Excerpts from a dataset
☆ ☆ ☆ ☆ ☆
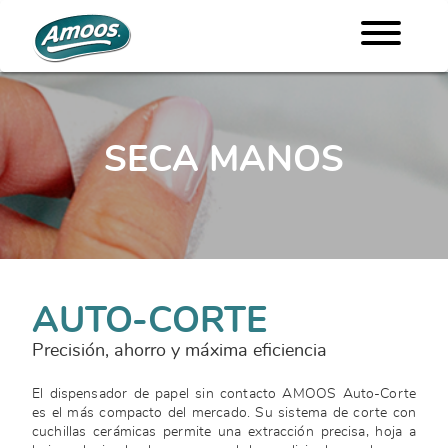
SECA MANOS
AUTO-CORTE
Precisión, ahorro y máxima eficiencia
El dispensador de papel sin contacto AMOOS Auto-Corte
es el más compacto del mercado. Su sistema de corte con
cuchillas cerámicas permite una extracción precisa, hoja a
☆ ☆ ☆ ☆ ☆
Leaving every picture out, output the data exactly as it stands.

SECA MANOS
AUTO-CORTE
Precisión, ahorro y máxima eficiencia
El dispensador de papel sin contacto AMOOS Auto-Corte
es el más compacto del mercado. Su sistema de corte con
cuchillas cerámicas permite una extracción precisa, hoja a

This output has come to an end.